Porém, há um detalhe grave que se deseja destacar: o caso
tem um precedente recente. Neste, a também jovem vítima não soube utilizar-se
das redes sociais o suficiente para se defender. Ademais, não era um empresário
apenas rico envolvido, era uma celebridade, muito requisitada e de alta
consideração em vários meios, principalmente o esportivo.
Fala-se aqui do caso Neymar X Najila Trindade, ocorrido em
2019, em Paris, quando a jovem, a convite do jogador foi ‘visitada’ no quarto
em que estava hospedada, pago pelo mesmo jogador. Aqui também o estupro foi
‘culposo’, mas ninguém deu ouvidos. Não interessava. Tivesse havido interesse na
correta investigação e, talvez, se tivesse evitado o caso Mariana Ferrer.
O que se espera é que a campanha das redes sociais permita
evitar que outras mulheres sejam vítimas do mesmo tipo de crime, deste odioso
e, hoje, conhecido como ‘estupro culposo’.
4 comentários:
Parabéns por prontamente comentar sabiamente!
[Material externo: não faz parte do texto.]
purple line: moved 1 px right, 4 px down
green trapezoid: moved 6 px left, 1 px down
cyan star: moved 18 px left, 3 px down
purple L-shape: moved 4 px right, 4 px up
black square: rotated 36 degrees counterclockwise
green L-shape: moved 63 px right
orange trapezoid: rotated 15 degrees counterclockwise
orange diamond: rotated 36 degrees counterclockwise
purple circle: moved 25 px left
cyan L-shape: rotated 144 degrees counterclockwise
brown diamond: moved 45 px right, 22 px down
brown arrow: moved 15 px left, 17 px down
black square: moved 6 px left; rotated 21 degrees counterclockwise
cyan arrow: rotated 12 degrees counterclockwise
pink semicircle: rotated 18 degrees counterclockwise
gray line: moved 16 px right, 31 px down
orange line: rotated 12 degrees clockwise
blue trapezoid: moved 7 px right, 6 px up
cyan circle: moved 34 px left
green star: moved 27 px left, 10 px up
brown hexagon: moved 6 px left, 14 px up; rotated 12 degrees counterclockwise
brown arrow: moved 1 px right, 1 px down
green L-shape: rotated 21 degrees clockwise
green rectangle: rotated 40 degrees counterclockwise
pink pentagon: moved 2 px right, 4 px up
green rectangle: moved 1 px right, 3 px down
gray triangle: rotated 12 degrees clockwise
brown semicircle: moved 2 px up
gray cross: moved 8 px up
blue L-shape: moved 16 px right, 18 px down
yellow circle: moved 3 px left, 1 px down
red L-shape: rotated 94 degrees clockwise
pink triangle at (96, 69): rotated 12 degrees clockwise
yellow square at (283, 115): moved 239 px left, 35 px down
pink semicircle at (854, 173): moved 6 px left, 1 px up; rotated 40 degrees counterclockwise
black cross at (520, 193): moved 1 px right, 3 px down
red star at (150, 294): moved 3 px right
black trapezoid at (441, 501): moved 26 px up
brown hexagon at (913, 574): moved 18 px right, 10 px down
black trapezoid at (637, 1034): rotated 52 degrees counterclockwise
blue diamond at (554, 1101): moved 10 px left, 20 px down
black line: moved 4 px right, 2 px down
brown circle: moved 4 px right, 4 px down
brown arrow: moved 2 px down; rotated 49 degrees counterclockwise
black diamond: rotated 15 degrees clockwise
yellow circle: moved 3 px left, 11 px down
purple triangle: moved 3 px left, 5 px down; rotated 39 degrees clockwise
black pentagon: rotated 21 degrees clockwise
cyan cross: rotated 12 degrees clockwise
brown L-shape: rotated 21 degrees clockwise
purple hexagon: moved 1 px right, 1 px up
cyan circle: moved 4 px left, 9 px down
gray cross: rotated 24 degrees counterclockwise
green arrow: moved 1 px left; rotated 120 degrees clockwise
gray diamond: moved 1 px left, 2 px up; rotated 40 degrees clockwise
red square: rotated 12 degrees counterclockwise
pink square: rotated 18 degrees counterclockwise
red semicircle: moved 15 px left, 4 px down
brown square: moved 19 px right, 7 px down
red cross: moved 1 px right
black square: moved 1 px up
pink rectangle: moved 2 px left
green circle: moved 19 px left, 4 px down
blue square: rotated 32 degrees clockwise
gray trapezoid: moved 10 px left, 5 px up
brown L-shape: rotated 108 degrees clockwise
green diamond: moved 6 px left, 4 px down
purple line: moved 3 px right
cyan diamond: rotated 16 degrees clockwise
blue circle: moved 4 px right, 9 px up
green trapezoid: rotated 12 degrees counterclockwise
Sábias e jurídicas palavras. Que realmente a justica prevaleça neste caso e em tantos outros que o poder da fama e do dinheiro busca se sobrepor ao Direito. X
Virou um jogo de cartas marcadas, onde quem ganha, no final, é aquele que ďétem o poder, que pode ser o economico, o da força, da artimanha... "Lei ora lei!".
Parabéns,pela matéria escrita em defesa nós mulheres!